A useful but as yet under-utilized tool for climatic studies is an atmospheric model in which the time evolution of large-scale eddies is resolved explicitly, but in a relatively simple dynamical framework. One such model is described in detail in this study–a two-level primitive equation model on a sphere with variable static stability, finite-differenced in the meridional direction but Fourier analyzed and then very severely truncated in the zonal direction. Two versions of the model-moist and dry–are developed, the maintenance of the model's static stability being markedly different in the two versions.
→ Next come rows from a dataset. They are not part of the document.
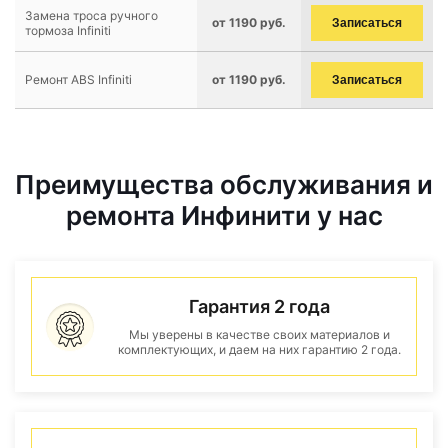
Замена троса ручного
от 1190 руб.
Записаться
тормоза Infiniti
Ремонт ABS Infiniti
от 1190 руб.
Записаться
Преимущества обслуживания и
ремонта Инфинити у нас
Гарантия 2 года
Мы уверены в качестве своих материалов и
комплектующих, и даем на них гарантию 2 года.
Statistically steady states are obtained for a variety of spectral truncations For both versions of the model in order to determine the fewest zonal wavenumbers one can retain and still obtain a reasonable zonally averaged circulation. Including only one wave, of wavelength typical of strongly unstable waves in mid-latitudes, results in a circulation with a subpolar jet as well as a subtropical jet in the zonal wind. The addition of a longer wave (i.e., the addition of wavenumber 3 to wavenumber 6) results in the destruction of the subpolar jet.No further dramatic changes in the zonally averaged flow occur as more waves are added to the system.

Features of the model's dynamics which might limit its utility are emphasized, notably the dependence of the strength of the Hadley cell on the details of the convective adjustment scheme. We find, however, that the total energy transported by the Hadley cell is insensitive to such details.

Climatic sensitivity experiments with thee models will be described in forthcoming papers.